In normal conditions, the predictive maintenance cost is a small fraction of the corrective maintenance cost, \(\gamma =\alpha \varGamma \) where \(\alpha \ll 1\). For this paper corrective maintenance is assumed to correspond to the full replacement of the asset that has failed, which means that its cost can be assumed to be the proportional to the acquisition cost of the assetFootnote 1\(\varGamma \propto C_\mathrm {A}\). In this paper ‘high value’ assets correspond to assets with a high value of \(\varGamma \), and consequently ‘low value’ assets correspond to assets with a low value of \(\varGamma \). Equation (2) can be re-written:

$$\begin{aligned} C_\mathrm {T}=\varGamma (N_\mathrm {C}+ \alpha N_\mathrm {P})+C_\mathrm {C}+C_\mathrm {P}. \end{aligned}$$

The precise monetary amount represented by each of these components necessarily depends on the particularities of the system studied. Notwithstanding, it is a safe assumption that individualized communication and processing costs will approximately be the same across different implementation scenarios. Regardless of whether the data comes from a smart phone or a gas turbine, the cost of processing a byte of that data and sending it through the Internet is the same. It is then useful to normalize these costs to the corrective maintenance cost, \(\varGamma \). Equation (2) then reads:

$$\begin{aligned} C_\mathrm {t}=( N_\mathrm {C}+ \alpha N_\mathrm {P})+N_\mathrm {Co}C_\mathrm {c}+N_\mathrm {pro}C_\mathrm {p}, \end{aligned}$$

where \(C_\mathrm {c}\), \(C_\mathrm {p}\), and \(C_\mathrm {t}\) are normalized to the corrective maintenance cost \(\varGamma \). \(N_\mathrm {Co}\) is the number of fixed-size (a pre-set byte amount) communications between any two agents in the system. \(N_\mathrm {pro}\) is the number of times a fixed computational resource measure (for example, one flop) is used in the system.
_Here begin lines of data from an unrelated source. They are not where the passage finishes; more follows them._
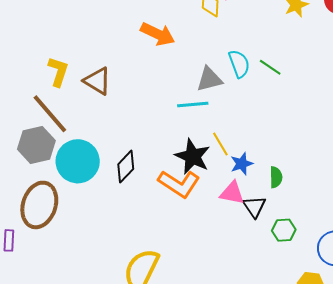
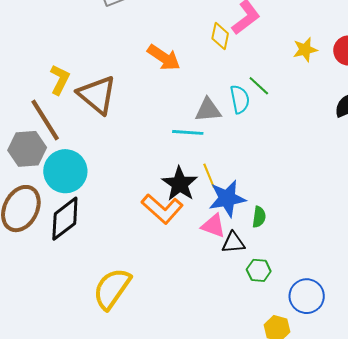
green line: (270, 67) -> (259, 86), moved
brown triangle: (97, 81) -> (97, 95), size x1.4
blue star: (242, 164) -> (227, 198), size x1.6
black diamond: (126, 167) -> (65, 219), moved, size x1.4
black triangle: (254, 207) -> (233, 243), turned 50

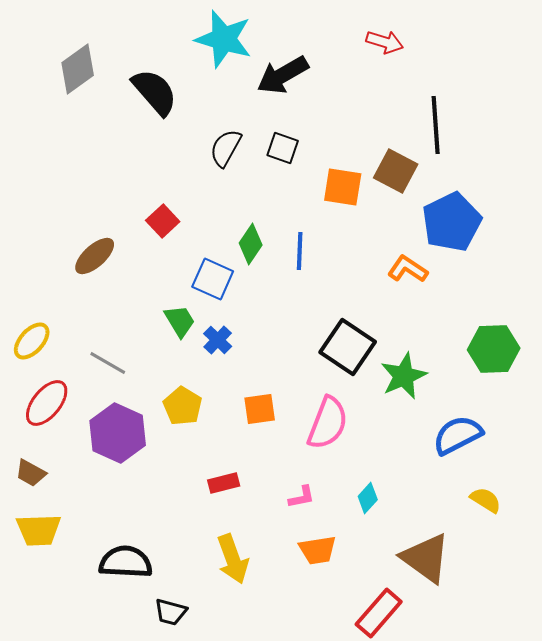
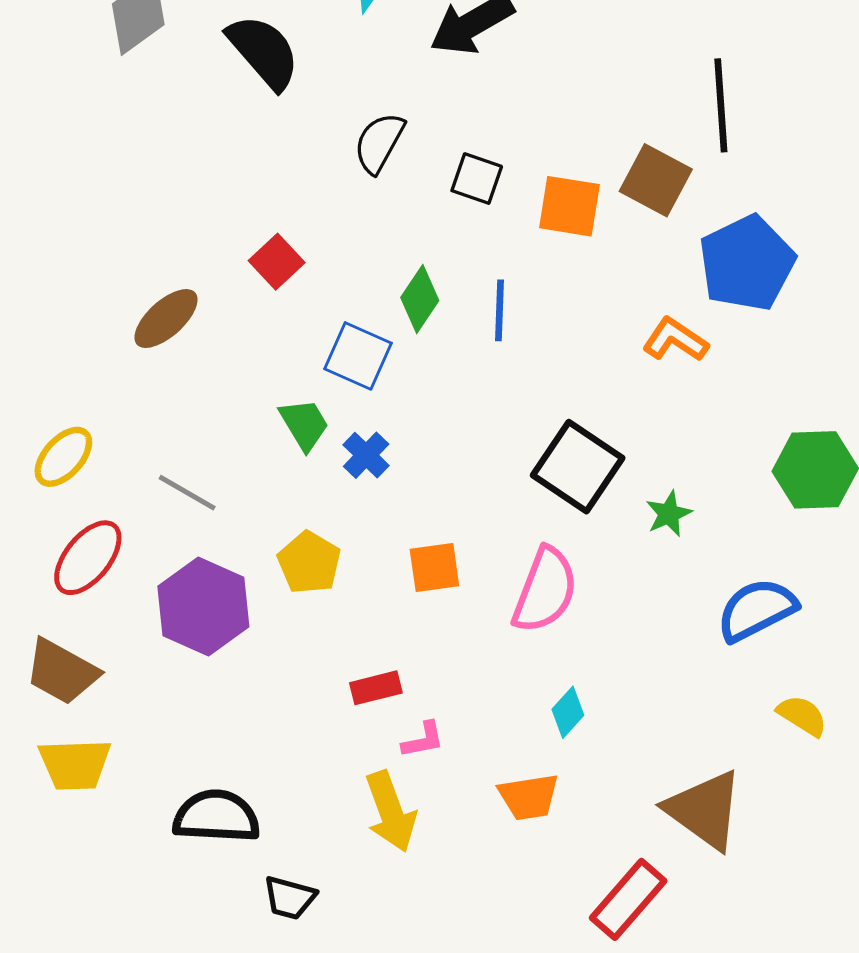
black square: (283, 148) -> (477, 179), moved
green star: (404, 376) -> (669, 514), size x0.6
brown trapezoid: (31, 473) -> (62, 672), size x1.5
pink L-shape: (302, 497) -> (423, 740), moved
cyan diamond: (368, 498) -> (568, 712), moved

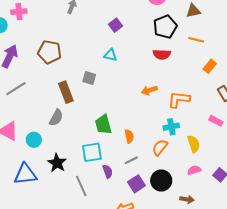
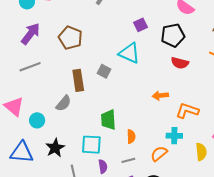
black pentagon: (165, 27) -> (173, 35), moved
cyan triangle: (110, 55) -> (129, 53), size x1.6
yellow semicircle: (194, 144) -> (201, 152), moved

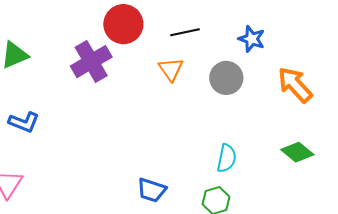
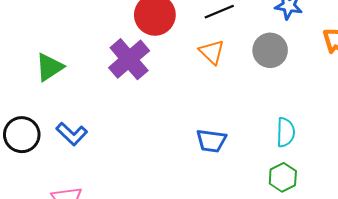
blue L-shape: (24, 122) -> (72, 134), turned 32
blue trapezoid: (152, 190) -> (211, 141), moved

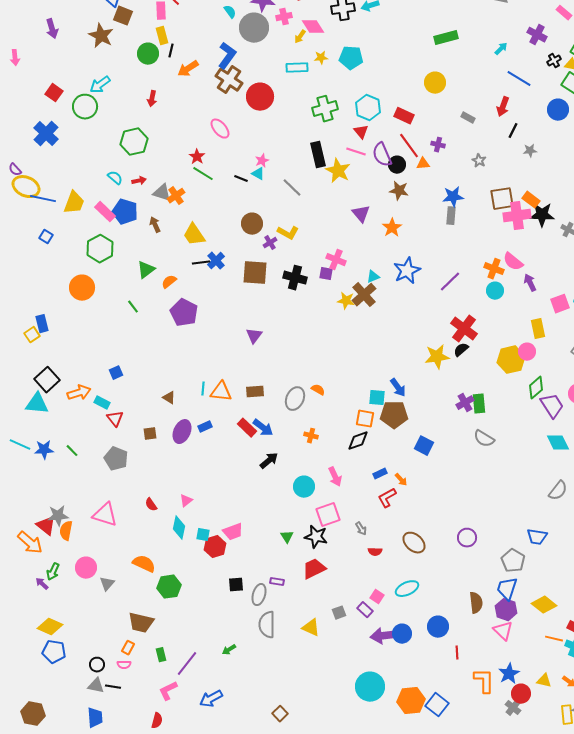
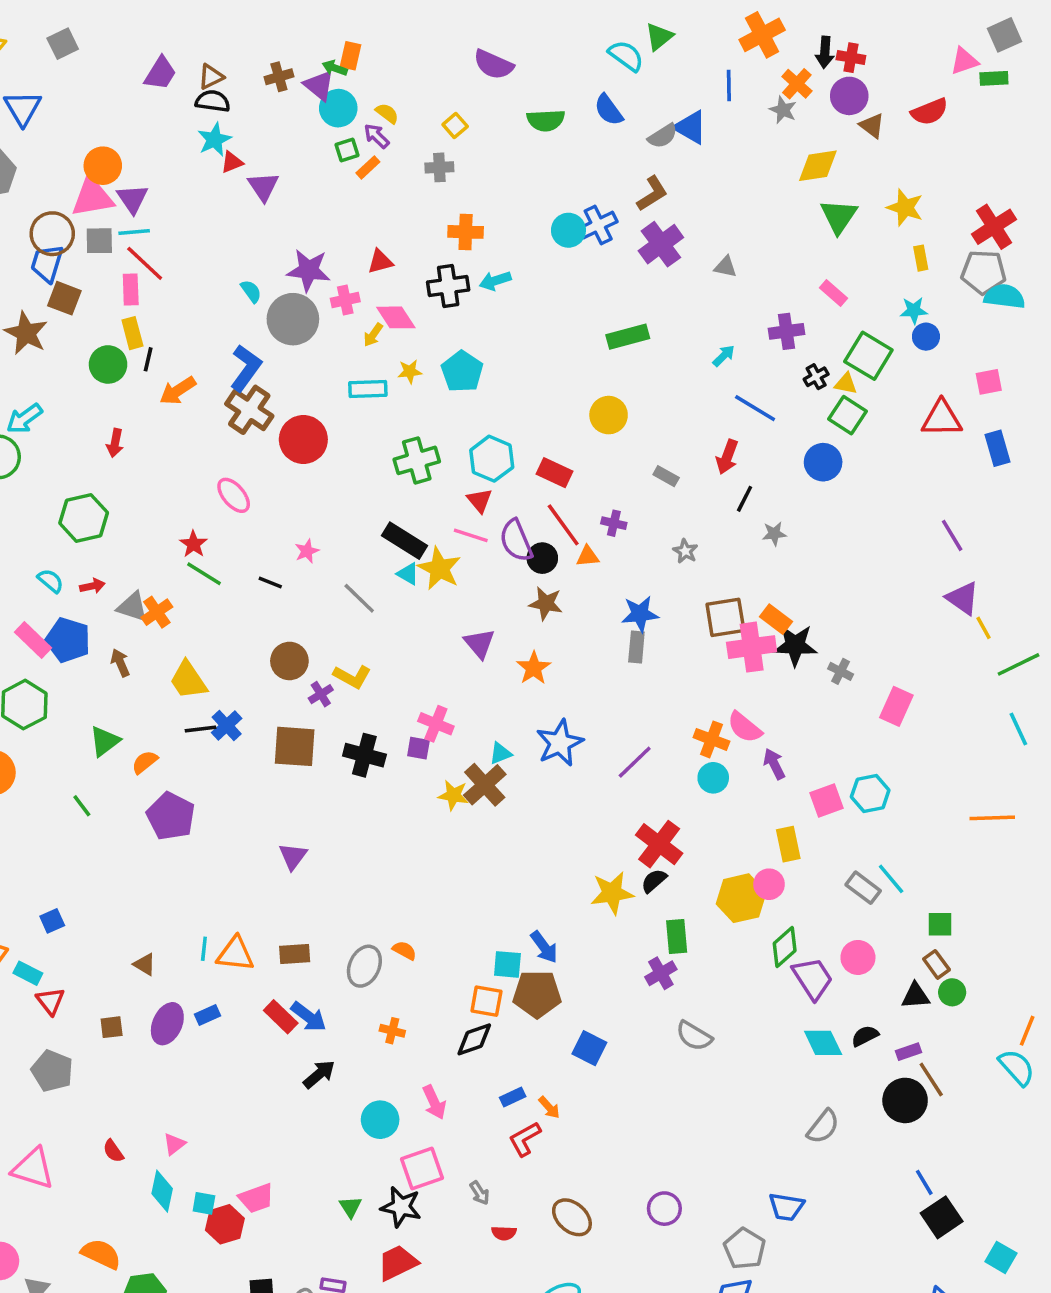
purple cross: (537, 35) -> (786, 331), turned -36
cyan pentagon: (351, 58) -> (462, 371), turned 30
black rectangle: (318, 155) -> (405, 541), turned -45
cyan triangle: (258, 174) -> (408, 574), moved
green rectangle: (479, 404) -> (677, 937), moved

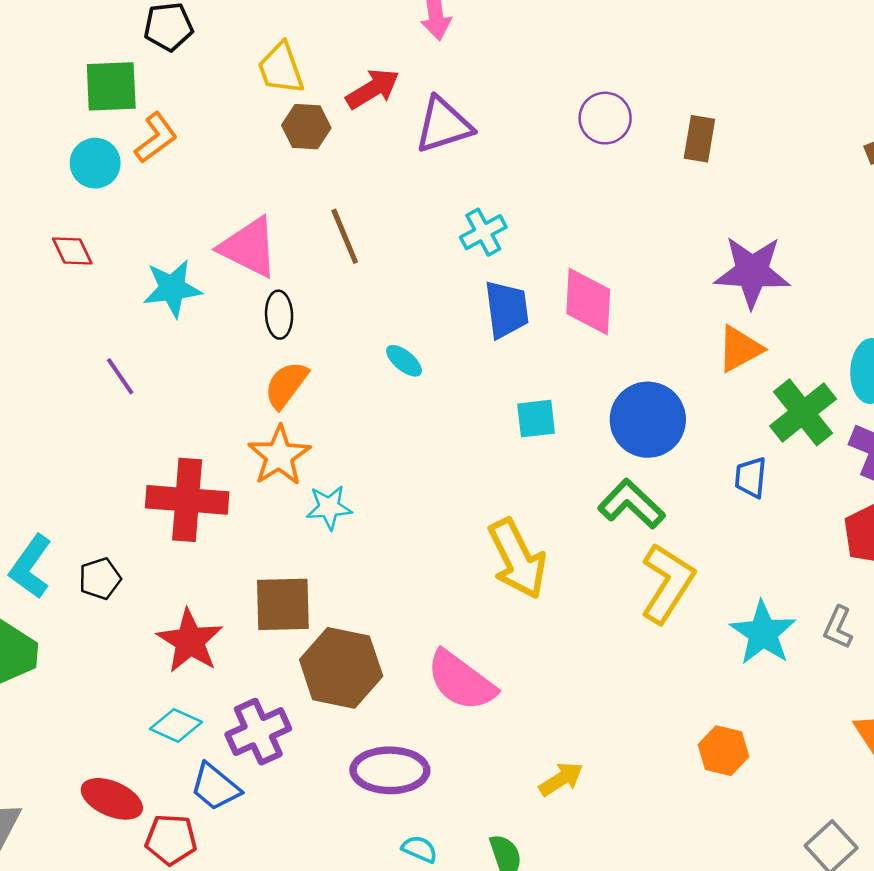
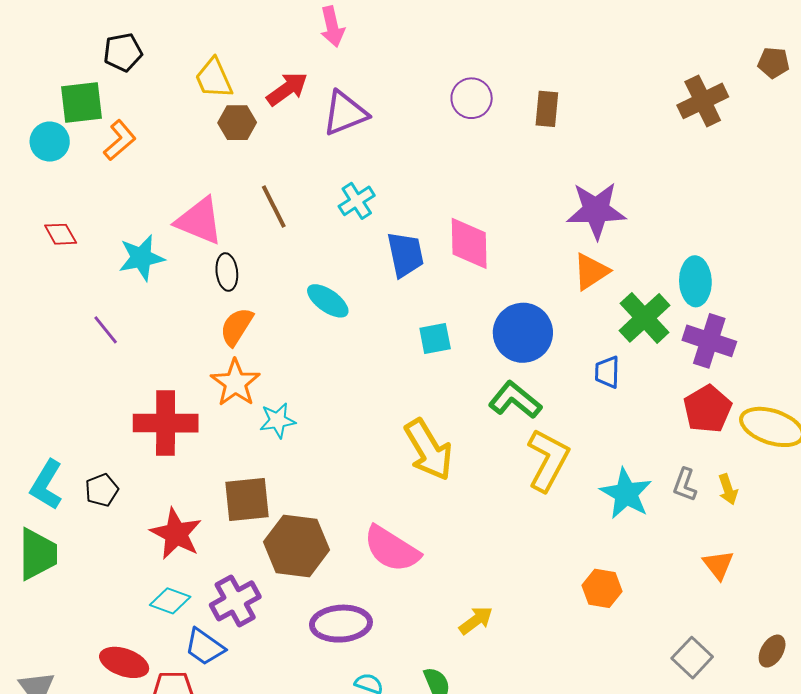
cyan circle: (95, 163) -> (50, 142), moved
cyan cross: (483, 232) -> (357, 201), moved
cyan ellipse: (404, 361) -> (328, 301), size x1.4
In practical terms, this means that if in one system the corrective maintenance cost is £10,000, and in another one it is twice that, \(C_\mathrm {c}\) will be reduced by half in the simulation (as \(C_\mathrm {c}\) is normalised to \(\varGamma \)). Thus, in this paper, costs are pre-set in three parameters, all normalized to \(\varGamma \): the fixed-length communication cost \(C_c\), the fixed computational resource cost \(C_p\), and the predictive maintenance cost \(\alpha \).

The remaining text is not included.